Activity
Print every record exactly, omitting all pictures.

Excerpted data
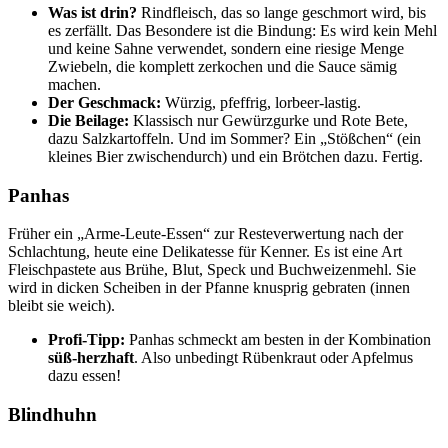
Was ist drin?
Rindfleisch, das so lange geschmort wird, bis
es zerfällt. Das Besondere ist die Bindung: Es wird kein Mehl
und keine Sahne verwendet, sondern eine riesige Menge
Zwiebeln, die komplett zerkochen und die Sauce sämig
machen.
Der Geschmack:
Würzig, pfeffrig, lorbeer-lastig.
Die Beilage:
Klassisch nur Gewürzgurke und Rote Bete,
dazu Salzkartoffeln. Und im Sommer? Ein „Stößchen“ (ein
kleines Bier zwischendurch) und ein Brötchen dazu. Fertig.
Panhas
Früher ein „Arme-Leute-Essen“ zur Resteverwertung nach der
Schlachtung, heute eine Delikatesse für Kenner. Es ist eine Art
Fleischpastete aus Brühe, Blut, Speck und Buchweizenmehl. Sie
wird in dicken Scheiben in der Pfanne knusprig gebraten (innen
bleibt sie weich).
Profi-Tipp:
Panhas schmeckt am besten in der Kombination
süß-herzhaft
. Also unbedingt Rübenkraut oder Apfelmus
dazu essen!
Blindhuhn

Response for this exercise
Was ist drin?
Rindfleisch, das so lange geschmort wird, bis
es zerfällt. Das Besondere ist die Bindung: Es wird kein Mehl
und keine Sahne verwendet, sondern eine riesige Menge
Zwiebeln, die komplett zerkochen und die Sauce sämig
machen.
Der Geschmack:
Würzig, pfeffrig, lorbeer-lastig.
Die Beilage:
Klassisch nur Gewürzgurke und Rote Bete,
dazu Salzkartoffeln. Und im Sommer? Ein „Stößchen“ (ein
kleines Bier zwischendurch) und ein Brötchen dazu. Fertig.
Panhas
Früher ein „Arme-Leute-Essen“ zur Resteverwertung nach der
Schlachtung, heute eine Delikatesse für Kenner. Es ist eine Art
Fleischpastete aus Brühe, Blut, Speck und Buchweizenmehl. Sie
wird in dicken Scheiben in der Pfanne knusprig gebraten (innen
bleibt sie weich).
Profi-Tipp:
Panhas schmeckt am besten in der Kombination
süß-herzhaft
. Also unbedingt Rübenkraut oder Apfelmus
dazu essen!
Blindhuhn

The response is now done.